Sonnenhung­rige sollten reichlich Creme, Öl oder Spray auftragen. Immerhin: Die besten Produkte sind zugleich die güns­tigsten. Auf teure ist nicht immer Verlass.

Nicht kleckern, sondern klotzen. So heißt das Motto beim Sonnen­schutz. Haut­ärzte empfehlen mittel­europäischen Bleichgesichtern einen hohen Schutz­faktor von 30 und mehr – zumindest zu Beginn des Sommer­urlaubs. Der hohe Faktor allein genügt aber nicht. Reichlich auftragen ist die Devise. Sonst wirkt das Sonnen­schutz­mittel nicht wie versprochen. Für den ganzen Körper ist mit etwa drei Esslöffeln voll zu rechnen.

Sonnen­schutz­mittel Test

Um wirk­lich den versprochenen hohen Schutz zu bekommen, heißt es reichlich eincremen: Ein 1,80 Meter großer Mann braucht für den ganzen Körper jedes Mal etwa 40 Milliliter Sonnenmilch. Das sind zirka drei Esslöffel voll. Cremt er zweimal am Tag, reicht die 250-Milliliter-Flasche gerade einmal drei Tage. Sie kostet aber auch nur knapp 3 Euro.

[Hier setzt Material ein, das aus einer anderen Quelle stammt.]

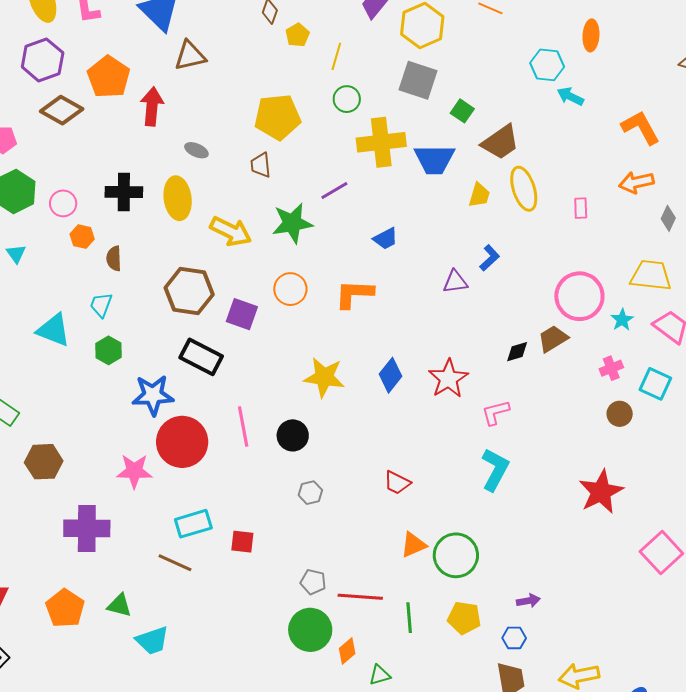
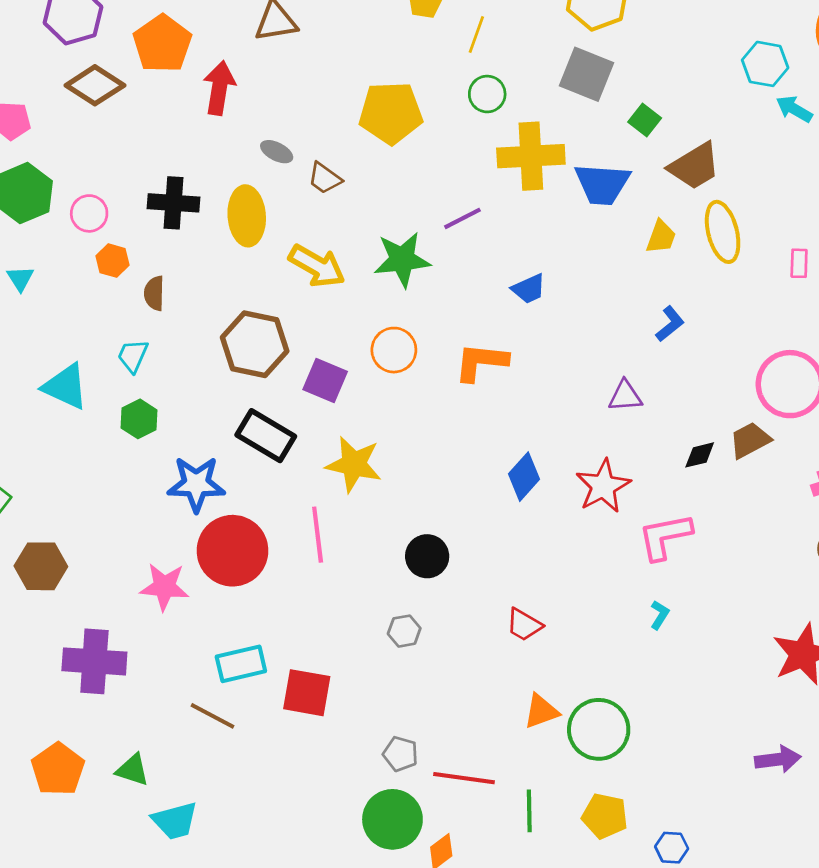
brown trapezoid: (261, 165) -> (325, 178), moved, turned -52
purple triangle: (455, 282) -> (625, 396), moved
yellow star: (324, 377) -> (354, 464), moved
pink L-shape: (495, 412) -> (665, 537), size x1.4
black circle: (293, 435) -> (427, 556), moved
cyan L-shape: (495, 470) -> (660, 615), size x0.5
red square: (242, 542) -> (307, 693), size x1.5
purple arrow: (528, 601) -> (778, 759), moved, size x1.4

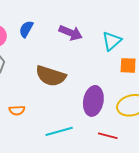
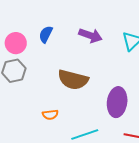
orange semicircle: (17, 110) -> (50, 115), moved

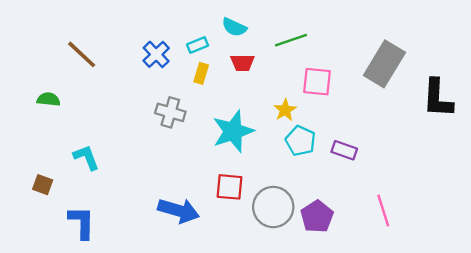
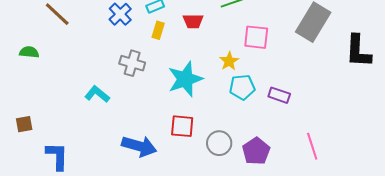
cyan pentagon: (300, 141) -> (242, 87), turned -30
cyan L-shape: (86, 157) -> (97, 94), moved, turned -30
brown square: (43, 185) -> (24, 124), turned -30
gray circle: (273, 207) -> (219, 143), size x0.7

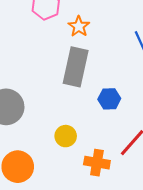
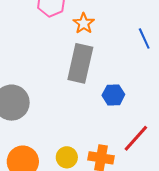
yellow circle: (66, 136) -> (67, 157), moved

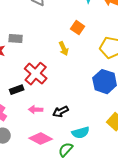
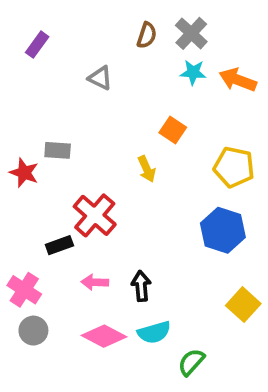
black arrow: (61, 112) -> (141, 286), turned 112
cyan semicircle: (81, 133) -> (154, 332), moved
green semicircle: (66, 150) -> (191, 362), moved

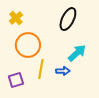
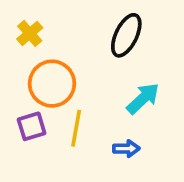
blue arrow: (63, 71) -> (126, 149), moved
purple square: (16, 80) -> (32, 126), moved

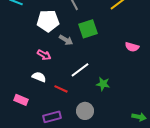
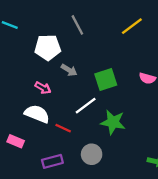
green square: (88, 29) -> (106, 79), moved
white semicircle: (39, 77) -> (37, 114), size x1.5
green star: (103, 84) -> (113, 122), size x1.5

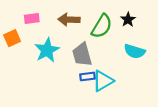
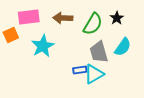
pink rectangle: (32, 18) -> (29, 17), size x1.5
cyan semicircle: (135, 51) -> (123, 47), turned -72
gray trapezoid: (82, 55) -> (99, 52), moved

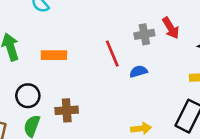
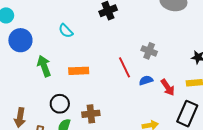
red arrow: (171, 28) -> (168, 87), moved
gray cross: (144, 34) -> (149, 51), turned 35

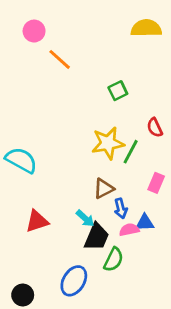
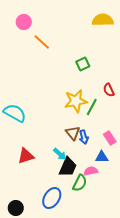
pink rectangle: (156, 183) -> (110, 138), moved, turned -56
brown triangle: (104, 189) -> (73, 133), turned -42
blue arrow: (121, 208) -> (84, 137), moved
pink semicircle: (129, 230) -> (91, 171), moved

Um wirk­lich den versprochenen hohen Schutz zu bekommen, heißt es reichlich eincremen: Ein 1,80 Meter großer Mann braucht für den ganzen Körper jedes Mal etwa 40 Milliliter Sonnenmilch. Das sind zirka drei Esslöffel voll. Cremt er zweimal am Tag, reicht die 250-Milliliter-Flasche gerade einmal drei Tage. Sie kostet aber auch nur knapp 3 Euro.

Wenn man sich, wie erforderlich, mehr­mals am Tag eincremt, ist die Flasche schnell leer. Das kann ordentlich ins Geld gehen. Umso erfreulicher: Es gibt recht preis­werte gute Sonnen­schutz­mittel.

Die sechs besten Produkte mit Faktor 30 kommen alle von Discountern oder Drogeriemarkt­ketten. Besonders preis­wert sind Cien Sonnenmilch classic von Lidl und Lavozon Sonnen Milch von Müller. Sie kosten weniger als 2 Euro pro 100 Milliliter. Mehr als zehnmal so viel zahlt der Kunde für das teuerste Produkt im Test, das Sonnenöl von Lancaster. Es erzielt gerade noch die Note gut. Zwei geprüfte ähnlich teure Produkte schneiden sogar mangelhaft ab.

Wie viel man auch ausgibt: Am wichtigsten ist der Schutz vor ultra­violetter Strahlung. Das Mittel muss sein Versprechen einhalten – für UVA- und UVB-Strahlen. Die getesteten Produkte schützen alle vor UVB-Strahlen mindestens entsprechend ihrem Licht- oder Sonnen­schutz­faktor (LSF oder SPF) 30. Die ebenso kritischen UVA-Strahlen schirmen zwei jedoch nur mangelhaft ab: eco Sonnen­creme und A New Solar Advance Suns­creen Body Mist von Avon.

Sonnen­schutz­mittel Test

Im Labor. Erst wird gecremt, dann bestrahlt. 24 Stunden später bewerten die Tester, ob der Sonnen­schutz­faktor einge­halten wird.

Im Labor. Erst wird gecremt, dann bestrahlt. 24 Stunden später bewerten die Tester, ob der Sonnen­schutz­faktor einge­halten wird.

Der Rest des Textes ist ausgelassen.